The Premier League has secured a court order to help tackle rights-infringing video streams of football matches via so-called Kodi set-top boxes.
The order gives the league the means to have computer servers used to power the streams blocked.
Until now, it could only go after individual video streams which were relatively easy to re-establish at different links.
A spokesman said it could now target pirates in a “precise manner”.
“For the first time this will enable the Premier League to disrupt and prevent the illegal streaming of our matches via IPTV, so-called Kodi, boxes,” he added.
Football fans are urged instead to get a Sky Sports or BT Sport subscription, or watch games at a venue that pays for access.
The Federation Against Copyright Theft (Fact) declared that the use of Kodi software to watch pirated streams was becoming an “epidemic” last September.

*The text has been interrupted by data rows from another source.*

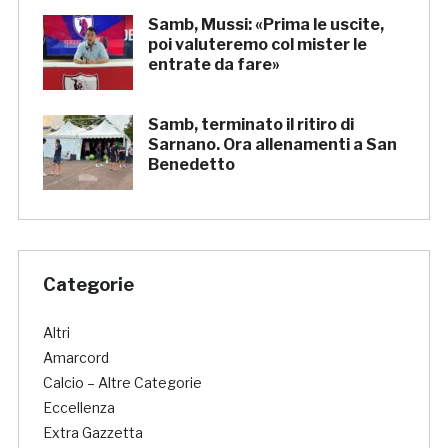
Samb, Mussi: «Prima le uscite,
poi valuteremo col mister le
entrate da fare»
Samb, terminato il ritiro di
Sarnano. Ora allenamenti a San
Benedetto
Categorie
Altri
Amarcord
Calcio – Altre Categorie
Eccellenza
Extra Gazzetta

Since then, there have been several arrests of people selling set-top boxes pre-installed with both Kodi software and additional third-party add-ons that make it possible to watch copyright-infringing film and TV streams.
According to a recent survey commissioned by the security firm Irdeto, Kodi boxes are particularly prevalent in the UK.
It reported that 11% of Brits that admitted to watching pirated streams in a survey said they did so via a Kodi box.
Doing so is not thought to be illegal.
“Accessing premium paid-for content without a subscription is considered by the industry as unlawful access, although streaming something online, rather than downloading a file, is likely to be exempt from copyright laws,” Derbyshire County Council trading standards officers recently said.
What are Kodi boxes?
Kodi is free software, built by volunteers, that is designed to bring videos, music, games and photographs together in one easy-to-use application.
Some shops sell set-top boxes and TV sticks known as Kodi boxes, preloaded with the software.
The developers behind Kodi say their software does not contain any content of its own and is designed to play legally owned media or content “freely available” on the internet.
However, the software can be modified with third-party add-ons that provide access to pirated copies of films and TV series, or provide free access to subscription television channels.
“Streaming boxes have steadily increased in popularity in recent years,” said Ernesto van der Sar, from the news site Torrentfreak.
“Most use the entirely legal Kodi software, but some are augmented with illegal third-party add-ons.
“Nowadays people often prefer to stream pirated content instead of using traditional torrent sites.”